**** Dataset excerpts ****

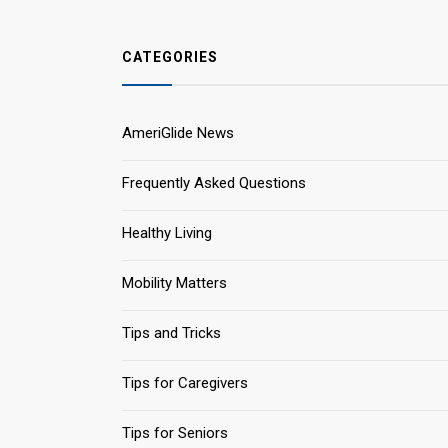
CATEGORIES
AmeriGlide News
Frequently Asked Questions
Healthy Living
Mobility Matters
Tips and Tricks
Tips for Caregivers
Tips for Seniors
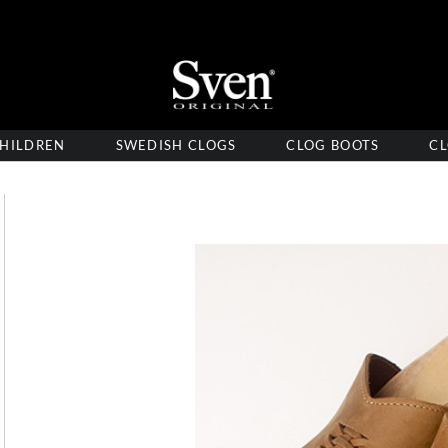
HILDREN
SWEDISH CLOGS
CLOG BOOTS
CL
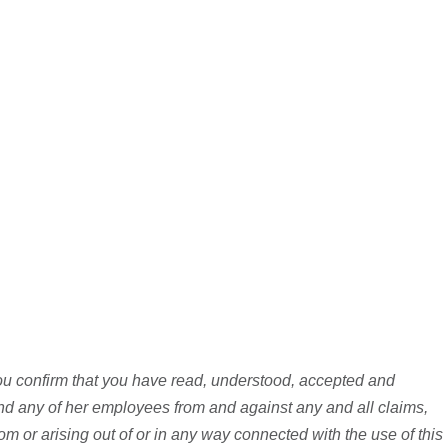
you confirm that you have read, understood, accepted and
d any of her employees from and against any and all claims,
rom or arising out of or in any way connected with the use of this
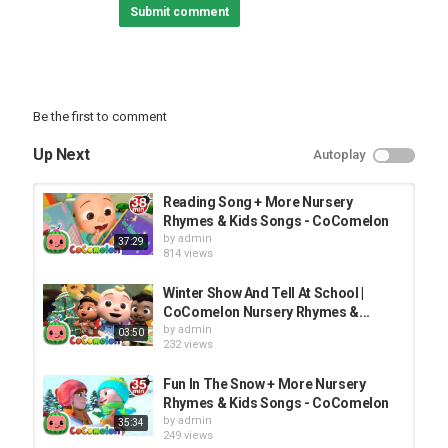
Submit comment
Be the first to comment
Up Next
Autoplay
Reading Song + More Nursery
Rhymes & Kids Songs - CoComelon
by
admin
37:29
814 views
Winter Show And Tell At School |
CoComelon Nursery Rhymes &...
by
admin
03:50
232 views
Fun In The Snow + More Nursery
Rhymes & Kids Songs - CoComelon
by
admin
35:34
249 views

****
**** Dataset excerpts ****

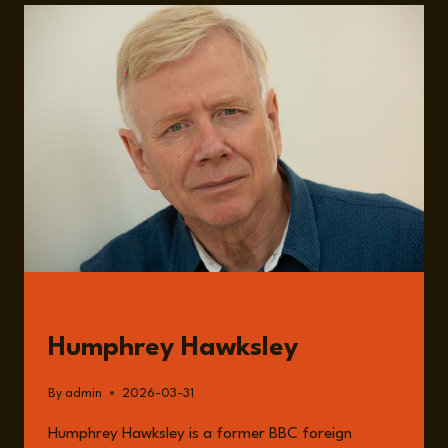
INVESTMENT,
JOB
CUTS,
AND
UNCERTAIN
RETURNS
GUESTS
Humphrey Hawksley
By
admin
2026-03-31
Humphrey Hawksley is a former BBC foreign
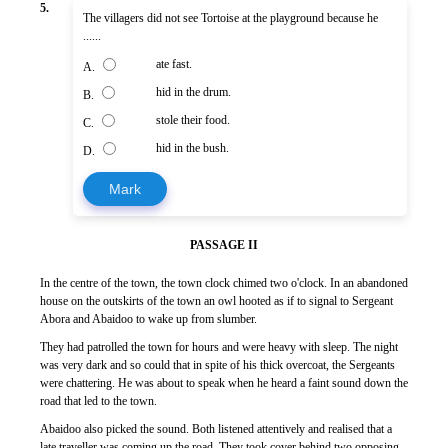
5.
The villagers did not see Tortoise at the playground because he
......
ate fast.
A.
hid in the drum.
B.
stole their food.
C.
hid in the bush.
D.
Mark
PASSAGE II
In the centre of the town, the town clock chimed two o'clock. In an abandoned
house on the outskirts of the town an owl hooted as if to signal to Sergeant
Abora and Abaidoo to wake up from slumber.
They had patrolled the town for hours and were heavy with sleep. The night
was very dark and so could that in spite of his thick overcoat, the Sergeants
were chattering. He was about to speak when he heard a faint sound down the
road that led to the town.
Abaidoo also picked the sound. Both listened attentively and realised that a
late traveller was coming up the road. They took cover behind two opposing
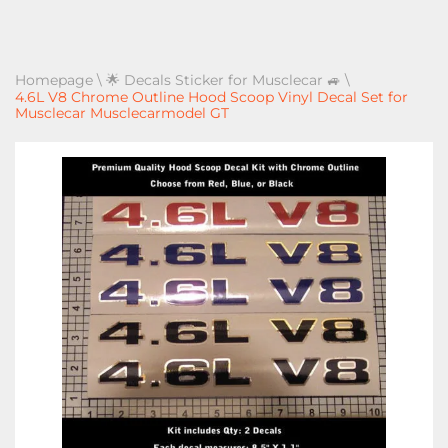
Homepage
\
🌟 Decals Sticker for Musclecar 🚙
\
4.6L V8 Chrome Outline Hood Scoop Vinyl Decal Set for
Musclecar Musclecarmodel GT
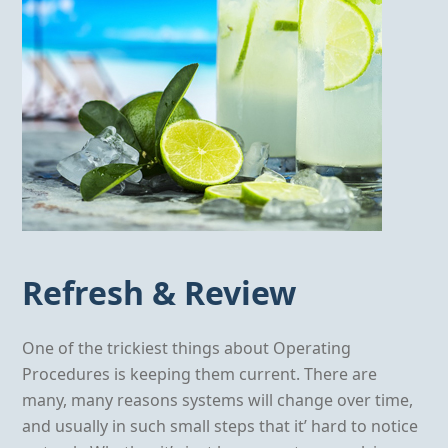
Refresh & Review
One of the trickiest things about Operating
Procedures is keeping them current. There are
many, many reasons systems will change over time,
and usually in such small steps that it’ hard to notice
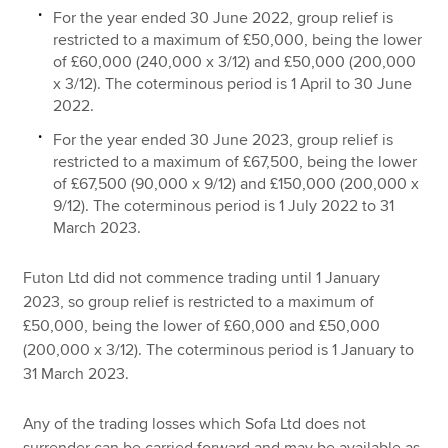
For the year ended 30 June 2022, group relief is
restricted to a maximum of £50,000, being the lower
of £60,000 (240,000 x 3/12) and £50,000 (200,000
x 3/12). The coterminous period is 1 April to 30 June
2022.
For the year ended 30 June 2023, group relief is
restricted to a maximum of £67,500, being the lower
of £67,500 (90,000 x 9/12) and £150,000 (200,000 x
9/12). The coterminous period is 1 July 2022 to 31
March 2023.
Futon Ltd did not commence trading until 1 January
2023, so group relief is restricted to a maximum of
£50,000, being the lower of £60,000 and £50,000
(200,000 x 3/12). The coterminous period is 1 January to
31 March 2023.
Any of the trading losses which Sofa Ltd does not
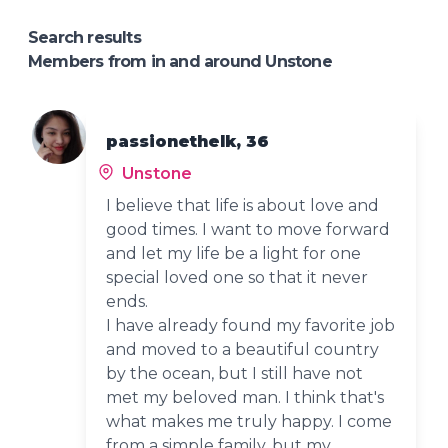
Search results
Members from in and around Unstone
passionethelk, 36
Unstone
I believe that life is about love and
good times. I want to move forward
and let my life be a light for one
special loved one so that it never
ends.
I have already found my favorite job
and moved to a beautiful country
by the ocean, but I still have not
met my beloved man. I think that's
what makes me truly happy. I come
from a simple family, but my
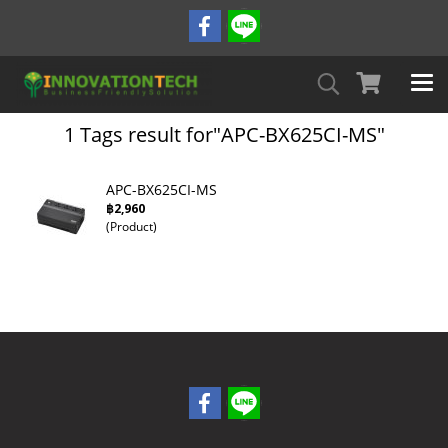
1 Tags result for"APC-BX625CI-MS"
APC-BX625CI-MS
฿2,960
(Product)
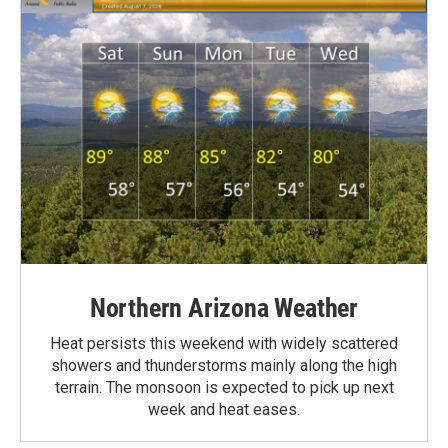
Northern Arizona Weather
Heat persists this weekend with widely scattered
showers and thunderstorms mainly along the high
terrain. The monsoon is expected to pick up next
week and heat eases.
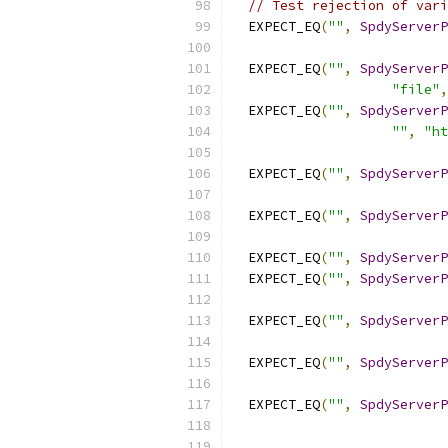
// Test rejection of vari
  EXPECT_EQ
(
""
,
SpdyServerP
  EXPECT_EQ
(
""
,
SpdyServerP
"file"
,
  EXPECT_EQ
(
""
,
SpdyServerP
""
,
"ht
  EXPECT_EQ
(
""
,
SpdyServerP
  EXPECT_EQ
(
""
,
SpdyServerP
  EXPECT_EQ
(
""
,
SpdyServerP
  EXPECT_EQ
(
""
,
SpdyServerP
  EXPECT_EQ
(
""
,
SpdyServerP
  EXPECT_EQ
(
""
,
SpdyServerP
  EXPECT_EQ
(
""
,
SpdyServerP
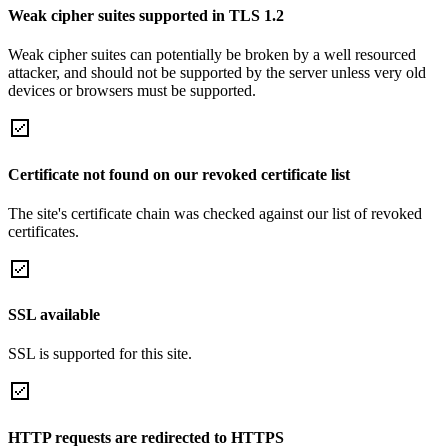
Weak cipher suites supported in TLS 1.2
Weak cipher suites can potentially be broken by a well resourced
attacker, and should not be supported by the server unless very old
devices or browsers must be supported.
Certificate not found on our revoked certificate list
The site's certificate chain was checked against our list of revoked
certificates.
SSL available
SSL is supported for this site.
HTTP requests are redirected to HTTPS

****
**** Dataset excerpts ****

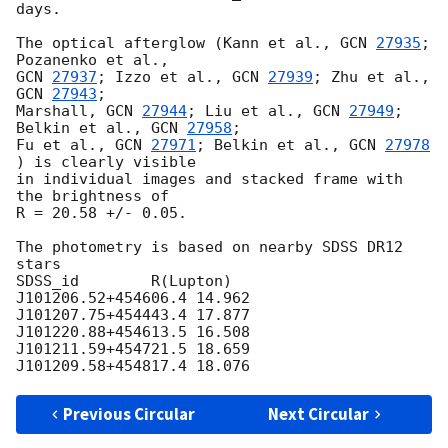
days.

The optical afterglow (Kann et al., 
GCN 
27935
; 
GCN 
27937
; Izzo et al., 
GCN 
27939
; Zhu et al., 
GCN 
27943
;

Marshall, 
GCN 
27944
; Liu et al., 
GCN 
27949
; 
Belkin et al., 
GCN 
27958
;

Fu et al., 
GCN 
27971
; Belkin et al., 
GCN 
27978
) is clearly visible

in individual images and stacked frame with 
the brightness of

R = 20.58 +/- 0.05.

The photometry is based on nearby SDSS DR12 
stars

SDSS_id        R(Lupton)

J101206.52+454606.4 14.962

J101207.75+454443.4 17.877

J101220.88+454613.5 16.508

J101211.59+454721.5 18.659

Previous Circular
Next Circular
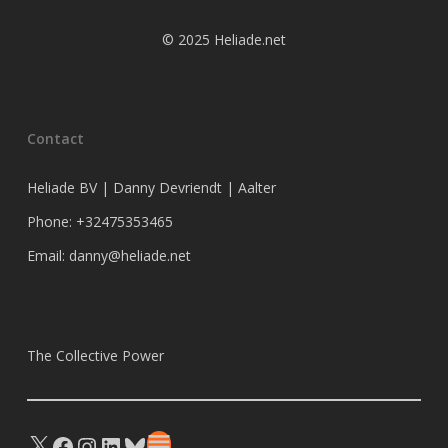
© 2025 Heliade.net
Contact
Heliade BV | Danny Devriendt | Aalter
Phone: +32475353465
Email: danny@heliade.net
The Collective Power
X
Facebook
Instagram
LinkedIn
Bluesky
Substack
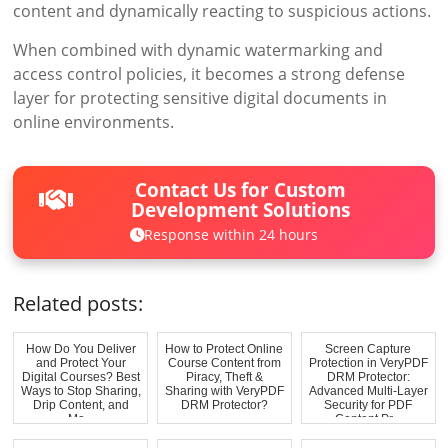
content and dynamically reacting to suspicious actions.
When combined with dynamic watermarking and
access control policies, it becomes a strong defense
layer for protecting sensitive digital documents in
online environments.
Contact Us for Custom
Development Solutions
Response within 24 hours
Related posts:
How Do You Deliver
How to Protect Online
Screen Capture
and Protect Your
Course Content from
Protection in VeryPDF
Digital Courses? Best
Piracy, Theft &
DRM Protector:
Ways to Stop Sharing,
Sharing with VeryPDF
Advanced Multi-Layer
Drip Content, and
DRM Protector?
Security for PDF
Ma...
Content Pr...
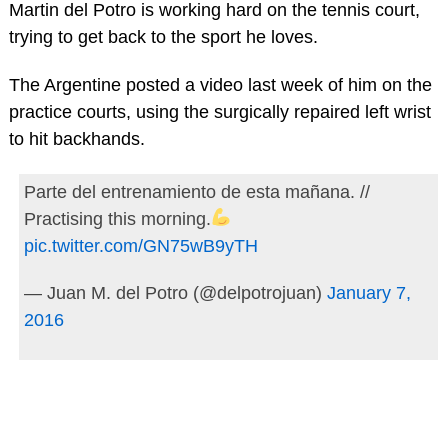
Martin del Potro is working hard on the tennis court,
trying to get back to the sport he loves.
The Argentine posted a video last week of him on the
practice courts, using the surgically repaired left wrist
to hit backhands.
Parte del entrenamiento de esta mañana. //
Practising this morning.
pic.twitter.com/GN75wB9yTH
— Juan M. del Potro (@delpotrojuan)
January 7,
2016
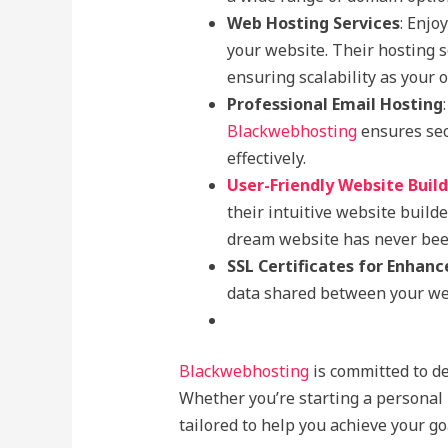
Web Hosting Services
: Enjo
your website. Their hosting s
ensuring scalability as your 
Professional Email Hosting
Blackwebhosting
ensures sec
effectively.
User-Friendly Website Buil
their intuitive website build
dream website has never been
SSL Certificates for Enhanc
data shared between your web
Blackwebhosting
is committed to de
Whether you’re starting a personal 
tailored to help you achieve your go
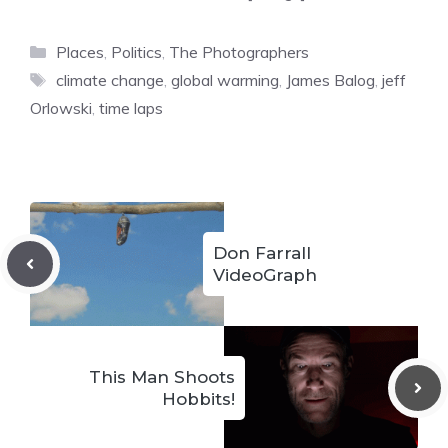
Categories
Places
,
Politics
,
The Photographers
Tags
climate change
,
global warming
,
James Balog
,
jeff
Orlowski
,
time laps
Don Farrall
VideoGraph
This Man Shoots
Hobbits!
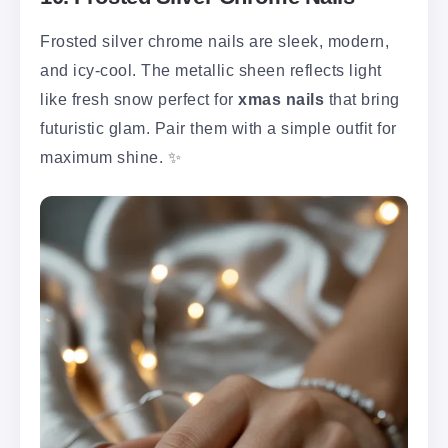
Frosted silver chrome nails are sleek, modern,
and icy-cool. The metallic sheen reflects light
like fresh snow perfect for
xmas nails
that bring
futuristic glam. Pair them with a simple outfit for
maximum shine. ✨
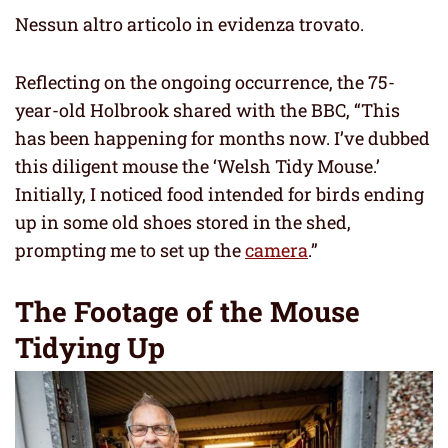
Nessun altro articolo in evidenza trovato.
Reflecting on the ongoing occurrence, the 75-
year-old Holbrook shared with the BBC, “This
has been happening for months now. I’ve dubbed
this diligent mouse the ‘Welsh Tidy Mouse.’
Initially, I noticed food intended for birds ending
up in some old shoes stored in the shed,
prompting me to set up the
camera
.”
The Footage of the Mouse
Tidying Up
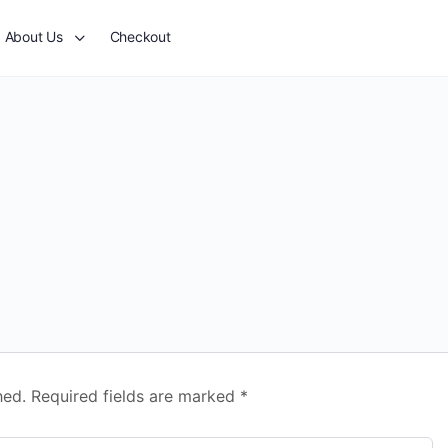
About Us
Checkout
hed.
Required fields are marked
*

****

Assignment: Beginning with the line holding "Musclecar Musclecarmodel GT" in the material above, restate word for word each line through the line holding "Search results", and exclude pictures.

Exercise output:
Musclecar Musclecarmodel GT
Refresh & Review
One of the trickiest things about Operating
Procedures is keeping them current. There are
many, many reasons systems will change over time,
and usually in such small steps that it’ hard to notice
For the year ended 30 June 2022, group relief is
restricted to a maximum of £50,000, being the lower
of £60,000 (240,000 x 3/12) and £50,000 (200,000
x 3/12). The coterminous period is 1 April to 30 June
2022.
For the year ended 30 June 2023, group relief is
restricted to a maximum of £67,500, being the lower
of £67,500 (90,000 x 9/12) and £150,000 (200,000 x
9/12). The coterminous period is 1 July 2022 to 31
March 2023.
Futon Ltd did not commence trading until 1 January
2023, so group relief is restricted to a maximum of
£50,000, being the lower of £60,000 and £50,000
(200,000 x 3/12). The coterminous period is 1 January to
31 March 2023.
Any of the trading losses which Sofa Ltd does not
Search results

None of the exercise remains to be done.